Saved entries:
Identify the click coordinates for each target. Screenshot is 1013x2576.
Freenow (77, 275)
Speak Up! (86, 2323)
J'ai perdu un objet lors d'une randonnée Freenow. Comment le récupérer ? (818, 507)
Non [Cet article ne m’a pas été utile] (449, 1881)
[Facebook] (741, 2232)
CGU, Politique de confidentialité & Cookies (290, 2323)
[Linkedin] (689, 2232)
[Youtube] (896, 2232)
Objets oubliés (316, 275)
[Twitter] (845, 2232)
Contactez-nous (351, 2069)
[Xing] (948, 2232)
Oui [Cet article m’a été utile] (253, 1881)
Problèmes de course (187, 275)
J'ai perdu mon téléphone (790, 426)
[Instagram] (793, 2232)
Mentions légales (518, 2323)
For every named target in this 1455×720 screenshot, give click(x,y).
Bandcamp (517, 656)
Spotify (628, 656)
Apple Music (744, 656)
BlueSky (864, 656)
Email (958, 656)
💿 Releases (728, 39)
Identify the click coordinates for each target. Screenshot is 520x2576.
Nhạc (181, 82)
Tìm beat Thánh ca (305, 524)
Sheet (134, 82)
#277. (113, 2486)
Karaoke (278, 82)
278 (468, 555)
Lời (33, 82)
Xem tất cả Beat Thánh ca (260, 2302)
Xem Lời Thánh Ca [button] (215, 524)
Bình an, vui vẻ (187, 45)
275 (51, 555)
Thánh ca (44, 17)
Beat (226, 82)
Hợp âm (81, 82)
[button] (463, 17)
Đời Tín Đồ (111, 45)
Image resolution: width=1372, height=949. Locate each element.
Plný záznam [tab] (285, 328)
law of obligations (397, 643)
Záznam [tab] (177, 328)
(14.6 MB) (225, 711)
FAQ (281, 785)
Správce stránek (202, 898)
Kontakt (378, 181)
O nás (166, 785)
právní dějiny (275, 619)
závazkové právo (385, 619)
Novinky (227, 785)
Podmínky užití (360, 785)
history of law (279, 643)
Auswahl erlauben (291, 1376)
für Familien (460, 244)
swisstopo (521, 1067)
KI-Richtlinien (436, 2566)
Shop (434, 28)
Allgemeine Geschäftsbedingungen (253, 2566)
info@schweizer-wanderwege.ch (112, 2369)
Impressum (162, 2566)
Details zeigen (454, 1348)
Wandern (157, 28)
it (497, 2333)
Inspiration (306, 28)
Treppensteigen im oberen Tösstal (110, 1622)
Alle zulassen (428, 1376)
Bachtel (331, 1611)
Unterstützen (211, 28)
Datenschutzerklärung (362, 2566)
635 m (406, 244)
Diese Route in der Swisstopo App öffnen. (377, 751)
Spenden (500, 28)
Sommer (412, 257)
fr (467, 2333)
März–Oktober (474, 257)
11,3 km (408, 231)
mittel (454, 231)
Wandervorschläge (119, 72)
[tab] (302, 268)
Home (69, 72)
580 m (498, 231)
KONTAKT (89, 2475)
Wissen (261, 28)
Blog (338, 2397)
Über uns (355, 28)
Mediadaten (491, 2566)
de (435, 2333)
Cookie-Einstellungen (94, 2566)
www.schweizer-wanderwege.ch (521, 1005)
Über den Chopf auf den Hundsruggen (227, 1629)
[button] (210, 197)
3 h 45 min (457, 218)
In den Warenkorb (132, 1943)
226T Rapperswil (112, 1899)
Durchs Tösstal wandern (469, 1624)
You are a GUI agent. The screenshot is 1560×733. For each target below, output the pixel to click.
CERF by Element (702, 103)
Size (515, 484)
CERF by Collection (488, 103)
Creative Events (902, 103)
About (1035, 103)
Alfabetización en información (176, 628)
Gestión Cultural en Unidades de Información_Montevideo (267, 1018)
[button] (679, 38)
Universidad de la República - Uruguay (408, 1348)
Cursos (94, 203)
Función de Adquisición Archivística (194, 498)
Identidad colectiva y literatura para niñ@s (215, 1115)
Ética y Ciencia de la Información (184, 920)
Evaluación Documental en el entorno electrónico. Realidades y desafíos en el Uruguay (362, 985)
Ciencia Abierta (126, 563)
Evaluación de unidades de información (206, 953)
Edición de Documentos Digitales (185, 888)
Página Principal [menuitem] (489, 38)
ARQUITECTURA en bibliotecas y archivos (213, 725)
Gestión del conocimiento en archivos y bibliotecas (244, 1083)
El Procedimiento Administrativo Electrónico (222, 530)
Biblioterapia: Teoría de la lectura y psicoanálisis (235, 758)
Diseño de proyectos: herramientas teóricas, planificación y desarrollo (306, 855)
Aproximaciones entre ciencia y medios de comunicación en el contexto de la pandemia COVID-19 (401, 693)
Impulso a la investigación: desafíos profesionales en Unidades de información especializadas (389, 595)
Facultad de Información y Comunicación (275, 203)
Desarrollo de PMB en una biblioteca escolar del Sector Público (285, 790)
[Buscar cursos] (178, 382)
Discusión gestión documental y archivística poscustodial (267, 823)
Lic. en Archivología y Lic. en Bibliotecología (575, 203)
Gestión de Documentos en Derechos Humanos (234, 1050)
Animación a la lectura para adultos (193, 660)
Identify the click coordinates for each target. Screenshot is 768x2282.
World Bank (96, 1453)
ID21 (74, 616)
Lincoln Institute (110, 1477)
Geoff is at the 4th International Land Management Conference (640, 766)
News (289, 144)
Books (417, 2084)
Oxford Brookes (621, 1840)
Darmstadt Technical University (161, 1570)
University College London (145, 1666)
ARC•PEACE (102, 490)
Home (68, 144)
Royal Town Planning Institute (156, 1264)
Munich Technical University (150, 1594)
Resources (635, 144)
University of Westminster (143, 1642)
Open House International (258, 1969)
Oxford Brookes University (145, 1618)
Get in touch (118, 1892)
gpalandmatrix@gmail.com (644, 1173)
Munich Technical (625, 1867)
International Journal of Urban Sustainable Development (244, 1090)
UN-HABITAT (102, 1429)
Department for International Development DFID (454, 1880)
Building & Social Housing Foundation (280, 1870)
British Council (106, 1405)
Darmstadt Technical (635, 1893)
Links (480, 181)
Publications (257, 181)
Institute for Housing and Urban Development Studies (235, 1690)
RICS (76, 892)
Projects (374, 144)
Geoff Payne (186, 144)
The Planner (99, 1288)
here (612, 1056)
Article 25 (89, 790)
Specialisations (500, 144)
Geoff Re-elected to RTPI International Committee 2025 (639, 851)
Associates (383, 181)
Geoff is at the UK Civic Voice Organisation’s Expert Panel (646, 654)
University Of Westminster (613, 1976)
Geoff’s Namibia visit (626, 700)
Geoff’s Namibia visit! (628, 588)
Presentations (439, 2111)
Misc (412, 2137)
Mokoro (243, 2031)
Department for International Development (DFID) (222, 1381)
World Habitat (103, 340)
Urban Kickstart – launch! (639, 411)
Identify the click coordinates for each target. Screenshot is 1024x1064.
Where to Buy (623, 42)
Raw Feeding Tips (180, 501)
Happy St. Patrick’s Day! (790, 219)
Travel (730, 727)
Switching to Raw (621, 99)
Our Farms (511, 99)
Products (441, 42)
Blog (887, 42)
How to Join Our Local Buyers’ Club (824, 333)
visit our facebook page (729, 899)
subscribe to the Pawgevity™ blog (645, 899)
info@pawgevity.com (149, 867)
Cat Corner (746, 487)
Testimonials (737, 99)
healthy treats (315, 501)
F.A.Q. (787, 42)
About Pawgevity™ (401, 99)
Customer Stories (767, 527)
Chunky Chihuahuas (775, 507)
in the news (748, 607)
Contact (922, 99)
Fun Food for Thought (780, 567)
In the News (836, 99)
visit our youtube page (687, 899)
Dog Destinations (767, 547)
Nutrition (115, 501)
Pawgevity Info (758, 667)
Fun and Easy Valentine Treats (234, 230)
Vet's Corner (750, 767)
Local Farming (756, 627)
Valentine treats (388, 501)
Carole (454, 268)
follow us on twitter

Problem statement: Using only the entries above, output the line with "Lic. en Archivología", the line with "Department for International Development DFID", and all lines between them, exactly as they stand.

Task answer:
Lic. en Archivología y Lic. en Bibliotecología (575, 203)
Gestión de Documentos en Derechos Humanos (234, 1050)
Animación a la lectura para adultos (193, 660)
Identify the click coordinates for each target. Screenshot is 768x2282.
World Bank (96, 1453)
ID21 (74, 616)
Lincoln Institute (110, 1477)
Geoff is at the 4th International Land Management Conference (640, 766)
News (289, 144)
Books (417, 2084)
Oxford Brookes (621, 1840)
Darmstadt Technical University (161, 1570)
University College London (145, 1666)
ARC•PEACE (102, 490)
Home (68, 144)
Royal Town Planning Institute (156, 1264)
Munich Technical University (150, 1594)
Resources (635, 144)
University of Westminster (143, 1642)
Open House International (258, 1969)
Oxford Brookes University (145, 1618)
Get in touch (118, 1892)
gpalandmatrix@gmail.com (644, 1173)
Munich Technical (625, 1867)
International Journal of Urban Sustainable Development (244, 1090)
UN-HABITAT (102, 1429)
Department for International Development DFID (454, 1880)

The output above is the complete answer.